Route information
- Maintained by Johannesburg Roads Agency and Gauteng Department of Roads and Transport
- Length: 25.6 km (15.9 mi)

Major junctions
- West end: M39 in Elandsfontein, Germiston
- M57 in Elandsfontein, Germiston N12 in Witfield, Boksburg R21 in Jansen Park, Boksburg M41 in Jansen Park, Boksburg M43 in Lakefield, Benoni R23 in Farrarmere, Benoni M45 in Northmead, Benoni M32 in Petit, Benoni
- East end: R51 in Petit, Benoni

Location
- Country: South Africa

Highway system
- Numbered routes of South Africa;
| ← M43 |  | → M45 |

= M44 (Johannesburg) =

Metropolitan route in Greater Johannesburg, South Africa

The M44 is a short metropolitan route in Greater Johannesburg, South Africa. It connects the Elandsfontein industrial suburb in the northern part of Germiston with Petit in the north-eastern part of Benoni.

== Route ==
The M44 begins in the industrialized suburb of Elandsfontein (south of Isando) in the northern part of Germiston, at a junction with the M39 road (Lazarus Mawela Road). It begins by going eastwards as North Reef Road to reach a junction with the M57 road (Ntemi Ncwane Road). The M57 joins the M44 and they are one road eastwards up to the next junction, where the M57 becomes its own road northwards towards Kempton Park. Here, the M44 turns to the south-east as Jet Park Road and proceeds to cross the N12 highway to enter the northern part of the city of Boksburg.

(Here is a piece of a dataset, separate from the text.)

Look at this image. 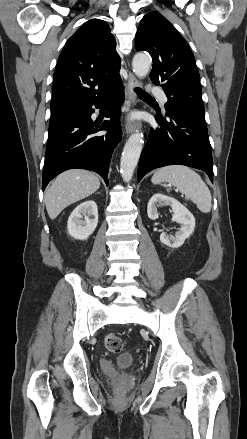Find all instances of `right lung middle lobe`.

Just after crossing the N12, at the North Rand Road junction in the suburb of Witfield, the M44 becomes North Rand Road eastwards by way of a left turn. It proceeds eastwards to meet the R21 road (Rietfontein Road) adjacent to East Rand Mall in the Jansen Park suburb. Just after East Rand Mall, the M44 meets the M41 road (Rondebult Road). It proceeds eastwards, through the Bardene suburb, to reach a junction with the M43 road (Atlas Road), where it leaves the city of Boksburg and enters the city of Benoni.

In Benoni, the M44 passes through the Lakefield suburb before it crosses back to the northern side of the N12 highway and enters the Farrarmere suburb (just north of Benoni Central), where it meets the R23 road (Tom Jones Street; Bunyan Street). It continues eastwards as Fifth Avenue through the southern part of the Northmead suburb to reach a junction with the M45 road (Snake Road). The M44 joins the M45 and they are one road northwards up to the next junction, where the M45 becomes its own road to the north-west and the M44 turns to the north-north-east as Pretoria Road.

The M44 heads north-east for 10 kilometres, through the Rynfield and Rynpark suburbs, to reach the suburb of Petit, where it meets the eastern terminus of the M32 road (Birch Road). It goes for another 1.5 kilometres north-east to reach its end at a junction with the R51 road.